Landry-Altmann suggested that staff be directed to look into options on how to carry out the public forum and bring back suggestions to council, noting that the next meeting is not until Dec. 15.
"I hate to leave it that long," said Landry-Altmann.
Ward 6 Coun. René Lapierre spoke in favour of the idea of holding a public forum, but wanted to see some more specific goals put on the table before moving ahead.
"I'm not opposed to it, I always welcome public feedback,” said Lapierre.
“I'm just wondering how we structure that a little bit better with a little bit more of a goal in mind.

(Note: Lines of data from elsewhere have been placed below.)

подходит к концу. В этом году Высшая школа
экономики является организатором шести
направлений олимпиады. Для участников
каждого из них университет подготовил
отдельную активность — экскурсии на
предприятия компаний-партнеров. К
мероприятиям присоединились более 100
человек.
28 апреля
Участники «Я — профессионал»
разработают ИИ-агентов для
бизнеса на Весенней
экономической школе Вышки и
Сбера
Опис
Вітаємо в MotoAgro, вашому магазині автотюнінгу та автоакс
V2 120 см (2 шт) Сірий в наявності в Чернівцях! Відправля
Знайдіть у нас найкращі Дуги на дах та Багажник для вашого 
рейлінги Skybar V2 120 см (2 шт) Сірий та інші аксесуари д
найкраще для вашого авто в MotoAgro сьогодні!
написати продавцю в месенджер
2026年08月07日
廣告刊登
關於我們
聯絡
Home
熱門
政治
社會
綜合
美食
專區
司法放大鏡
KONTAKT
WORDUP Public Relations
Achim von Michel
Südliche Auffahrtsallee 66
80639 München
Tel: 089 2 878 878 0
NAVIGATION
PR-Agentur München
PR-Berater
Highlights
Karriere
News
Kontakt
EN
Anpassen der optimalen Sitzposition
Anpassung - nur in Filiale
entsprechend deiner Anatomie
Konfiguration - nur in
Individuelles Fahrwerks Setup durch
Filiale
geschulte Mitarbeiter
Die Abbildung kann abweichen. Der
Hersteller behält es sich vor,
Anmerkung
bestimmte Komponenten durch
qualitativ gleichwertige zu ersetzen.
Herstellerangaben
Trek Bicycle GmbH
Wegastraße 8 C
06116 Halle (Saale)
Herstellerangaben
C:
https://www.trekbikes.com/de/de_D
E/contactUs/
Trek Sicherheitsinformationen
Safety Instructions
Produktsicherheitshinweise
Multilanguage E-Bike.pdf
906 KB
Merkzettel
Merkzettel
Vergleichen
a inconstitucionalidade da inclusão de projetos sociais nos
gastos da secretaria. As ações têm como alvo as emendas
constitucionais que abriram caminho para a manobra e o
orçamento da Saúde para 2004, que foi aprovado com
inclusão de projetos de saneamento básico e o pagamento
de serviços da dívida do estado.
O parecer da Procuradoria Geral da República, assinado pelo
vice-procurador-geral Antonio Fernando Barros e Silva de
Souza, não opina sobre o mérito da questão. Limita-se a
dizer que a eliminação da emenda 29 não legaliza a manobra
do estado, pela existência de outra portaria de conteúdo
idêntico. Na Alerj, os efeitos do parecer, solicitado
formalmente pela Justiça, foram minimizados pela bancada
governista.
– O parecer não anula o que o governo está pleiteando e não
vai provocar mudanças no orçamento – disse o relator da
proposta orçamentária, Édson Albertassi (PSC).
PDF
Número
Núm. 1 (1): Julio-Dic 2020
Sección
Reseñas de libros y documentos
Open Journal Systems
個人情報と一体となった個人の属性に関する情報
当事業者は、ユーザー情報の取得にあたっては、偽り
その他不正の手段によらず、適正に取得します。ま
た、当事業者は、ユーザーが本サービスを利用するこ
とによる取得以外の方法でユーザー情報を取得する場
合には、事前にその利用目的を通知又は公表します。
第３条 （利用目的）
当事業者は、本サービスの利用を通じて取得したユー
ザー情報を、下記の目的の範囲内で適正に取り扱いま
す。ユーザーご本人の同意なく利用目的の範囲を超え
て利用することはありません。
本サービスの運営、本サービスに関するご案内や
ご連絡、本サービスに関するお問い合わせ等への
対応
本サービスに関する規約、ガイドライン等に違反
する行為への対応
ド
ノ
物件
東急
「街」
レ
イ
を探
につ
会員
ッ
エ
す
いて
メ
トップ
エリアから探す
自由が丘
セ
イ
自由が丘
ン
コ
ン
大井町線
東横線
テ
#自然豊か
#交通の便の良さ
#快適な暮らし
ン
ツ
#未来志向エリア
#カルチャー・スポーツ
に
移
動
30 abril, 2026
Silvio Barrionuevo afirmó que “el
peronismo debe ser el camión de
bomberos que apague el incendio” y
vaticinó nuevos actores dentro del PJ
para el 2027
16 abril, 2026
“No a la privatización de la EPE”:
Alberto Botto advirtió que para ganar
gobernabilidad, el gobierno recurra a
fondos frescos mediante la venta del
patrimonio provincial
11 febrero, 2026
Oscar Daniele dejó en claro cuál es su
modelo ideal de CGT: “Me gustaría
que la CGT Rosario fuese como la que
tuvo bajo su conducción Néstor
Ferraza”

I don't know if we just want to have a discussion and just leave the open round table open or do we want to guide to the presenters to provide us with answers to maybe three questions so we can get their feedback.
“I'm just not sure where we're going to go with having an open conversation; I'm open to listening but I'm wondering what the objective is."

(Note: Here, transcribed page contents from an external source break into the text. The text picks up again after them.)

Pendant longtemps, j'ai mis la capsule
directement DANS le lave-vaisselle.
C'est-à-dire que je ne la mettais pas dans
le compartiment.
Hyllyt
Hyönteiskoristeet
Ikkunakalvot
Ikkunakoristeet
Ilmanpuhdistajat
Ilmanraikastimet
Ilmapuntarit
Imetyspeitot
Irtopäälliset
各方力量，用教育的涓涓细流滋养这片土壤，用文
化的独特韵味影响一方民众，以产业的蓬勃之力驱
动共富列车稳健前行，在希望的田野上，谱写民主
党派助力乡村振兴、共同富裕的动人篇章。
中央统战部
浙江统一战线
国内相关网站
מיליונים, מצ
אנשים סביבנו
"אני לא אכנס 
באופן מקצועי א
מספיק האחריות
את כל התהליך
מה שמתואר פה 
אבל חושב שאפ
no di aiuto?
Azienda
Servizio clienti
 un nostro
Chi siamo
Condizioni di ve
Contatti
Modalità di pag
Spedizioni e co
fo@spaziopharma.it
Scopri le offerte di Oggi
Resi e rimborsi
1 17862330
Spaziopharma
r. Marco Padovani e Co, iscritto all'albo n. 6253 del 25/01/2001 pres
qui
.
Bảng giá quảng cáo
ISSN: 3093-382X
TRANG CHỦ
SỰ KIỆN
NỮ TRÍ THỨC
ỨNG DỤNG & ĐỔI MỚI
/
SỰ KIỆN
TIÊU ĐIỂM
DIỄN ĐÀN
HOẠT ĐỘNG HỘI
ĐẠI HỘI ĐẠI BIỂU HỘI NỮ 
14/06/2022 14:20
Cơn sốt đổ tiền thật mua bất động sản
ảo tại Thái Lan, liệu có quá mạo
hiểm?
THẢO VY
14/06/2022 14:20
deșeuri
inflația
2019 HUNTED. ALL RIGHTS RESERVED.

Landry-Altmann said that the goal was to bring citizens to the table to discuss the realities that council may not be aware of on the front lines.
"We are participating in a task force,” she said.

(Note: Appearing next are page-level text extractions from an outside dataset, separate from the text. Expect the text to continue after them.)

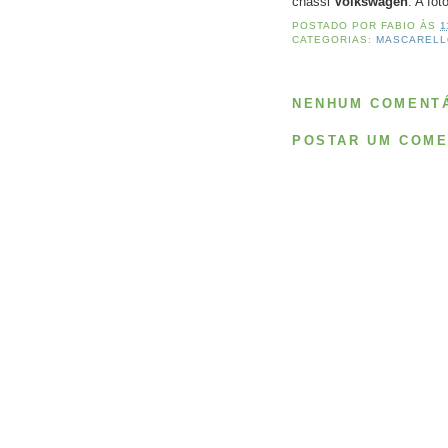
chassi
Volkswagen
. A fo
POSTADO POR
FABIO
ÀS
1
CATEGORIAS:
MASCAREL
NENHUM COMENTÁ
POSTAR UM COME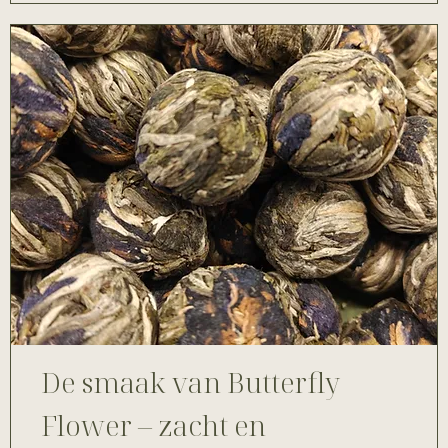
De smaak van Butterfly
Flower – zacht en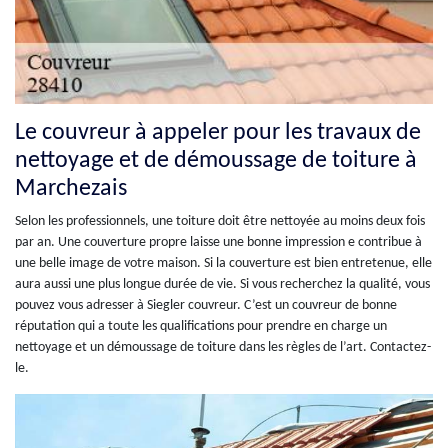
Le couvreur à appeler pour les travaux de
nettoyage et de démoussage de toiture à
Marchezais
Selon les professionnels, une toiture doit être nettoyée au moins deux fois
par an. Une couverture propre laisse une bonne impression e contribue à
une belle image de votre maison. Si la couverture est bien entretenue, elle
aura aussi une plus longue durée de vie. Si vous recherchez la qualité, vous
pouvez vous adresser à Siegler couvreur. C’est un couvreur de bonne
réputation qui a toute les qualifications pour prendre en charge un
nettoyage et un démoussage de toiture dans les règles de l’art. Contactez-
le.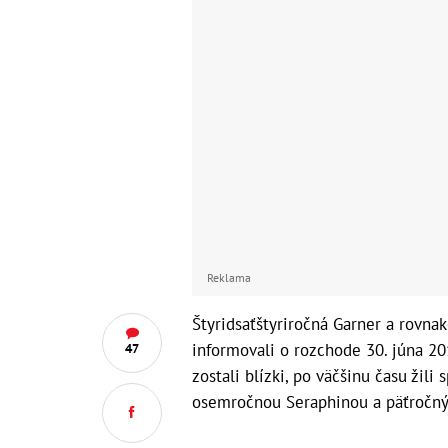
Reklama
Štyridsaťštyriročná Garner a rovnako
informovali o rozchode 30. júna 20
47
zostali blízki, po väčšinu času žili
osemročnou Seraphinou a päťročný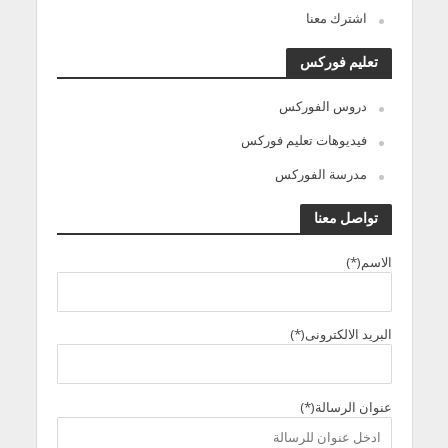
اشترك معنا
تعليم فوركس
دروس الفوركس
فيديوهات تعليم فوركس
مدرسة الفوركس
تواصل معنا
الاسم(*)
البريد الالكترونى(*)
عنوان الرسالة(*)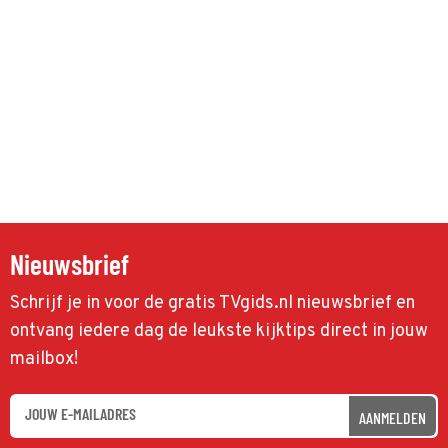
Nieuwsbrief
Schrijf je in voor de gratis TVgids.nl nieuwsbrief en
ontvang iedere dag de leukste kijktips direct in jouw
mailbox!
AANMELDEN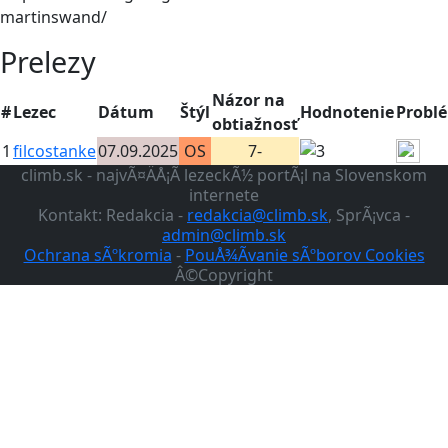
martinswand/
Prelezy
Názor na
#
Lezec
Dátum
Štýl
Hodnotenie
Probl
obtiažnosť
1
filcostanke
07.09.2025
OS
7-
climb.sk - najvÃ¤ÄÅ¡Ã­ lezeckÃ½ portÃ¡l na Slovenskom
internete
Kontakt: Redakcia -
redakcia@climb.sk
, SprÃ¡vca -
admin@climb.sk
Ochrana sÃºkromia
-
PouÅ¾Ã­vanie sÃºborov Cookies
Â©Copyright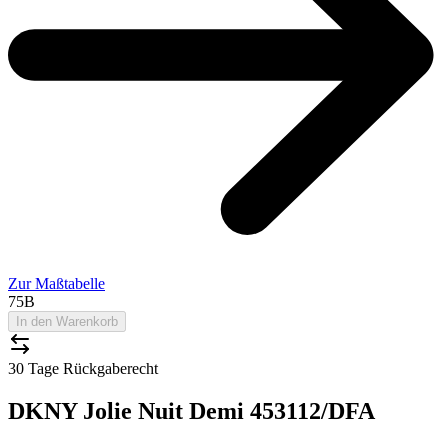
Zur Maßtabelle
75B
In den Warenkorb
30 Tage Rückgaberecht
DKNY Jolie Nuit Demi 453112/DFA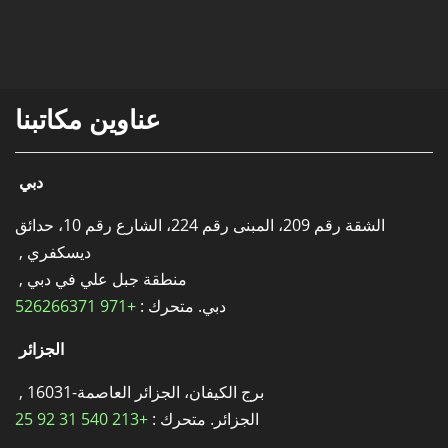
عناوين مكاتبنا
دبي
الشقة رقم 209، المبنى رقم 224، الشارع رقم 10، حدائق
ديسكفري ,
منطقة جبل علي في دبي ,
دبي. متحرك :
+971 526266371
الجزائر
برج الكيفان، الجزائر العاصمة-16031 ,
الجزائر. متحرك :
+213 540 31 92 25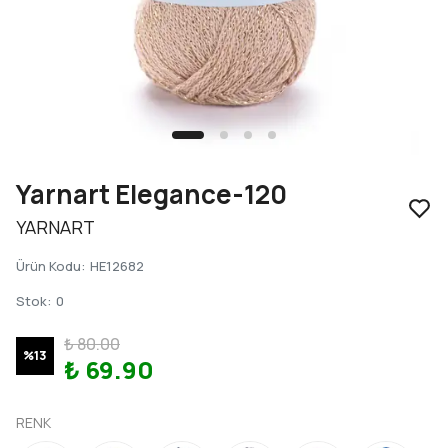
Yarnart Elegance-120
YARNART
Ürün Kodu
:
HE12682
Stok
:
0
₺ 80.00
%
13
₺ 69.90
RENK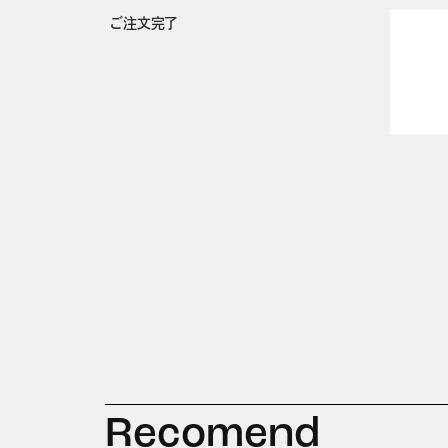
ご注文完了
Recomend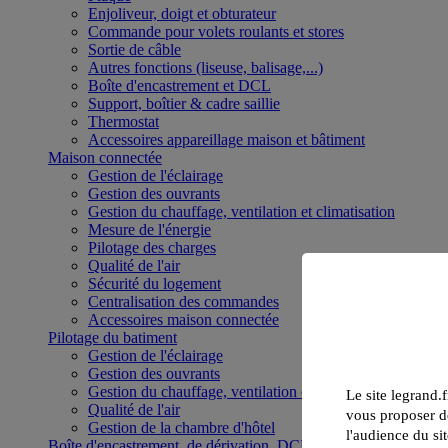
Enjoliveur, doigt et obturateur
Commande pour volets roulants et stores
Sortie de câble
Autres fonctions (liseuse, balisage,...)
Boîte d'encastrement et DCL
Support, boîtier & cadre saillie
Thermostat
Accessoires appareillage maison et bâtiment
Maison connectée
Gestion de l'éclairage
Gestion des ouvrants
Gestion du chauffage, ventilation et climatisation
Mesure de l'énergie
Pilotage des charges
Qualité de l'air
Sécurité du logement
Centralisation des commandes
Accessoires maison connectée
Pilotage du batiment
Gestion de l'éclairage
Gestion des ouvrants
Gestion du chauffage, ventilation et climatisation
Le site legrand.f
Qualité de l'air
vous proposer de
Gestion de la chambre d'hôtel
l'audience du sit
Boîte d'encastrement, de dérivation, DCL et boîte de sol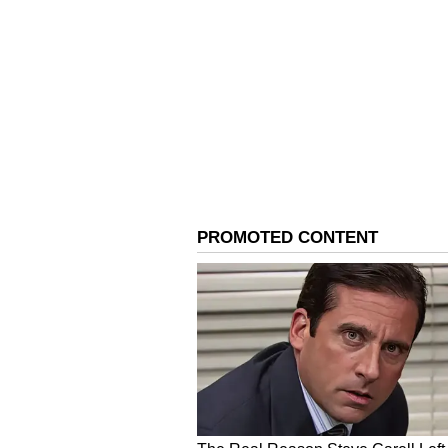
3
6
Image Credit :
X/EmiratesCricket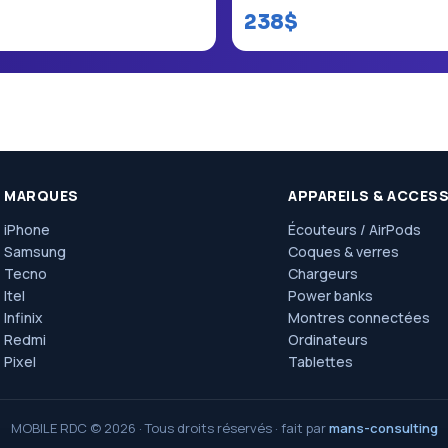
238$
MARQUES
APPAREILS & ACCES
iPhone
Écouteurs / AirPods
Samsung
Coques & verres
Tecno
Chargeurs
Itel
Power banks
Infinix
Montres connectées
Redmi
Ordinateurs
Pixel
Tablettes
MOBILE RDC © 2026 · Tous droits réservés · fait par
mans-consulting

“I believe (this forum) will better inform the task force, it will give the opportunity for the people on the ground who are doing all this great volunteer work to understand the work that we're doing as well and that there's an opportunity here to work together.”
Mayor Brian Bigger sided with Landry-Altmann, and welcomed the opportunity to create a more collaboration.
"There's a lot of misinformation or lack of information out there, so this is an excellent opportunity to clarify exactly what we're doing, the efforts that we've made, who funds these programs, because we're talking about programs that are typically funded by the province," said Bigger.
"Some of the housing initiatives, it's from the federal government, but as a community, we need to develop a community plan, and so it's important that we hear from the community at all levels, so I appreciate this.”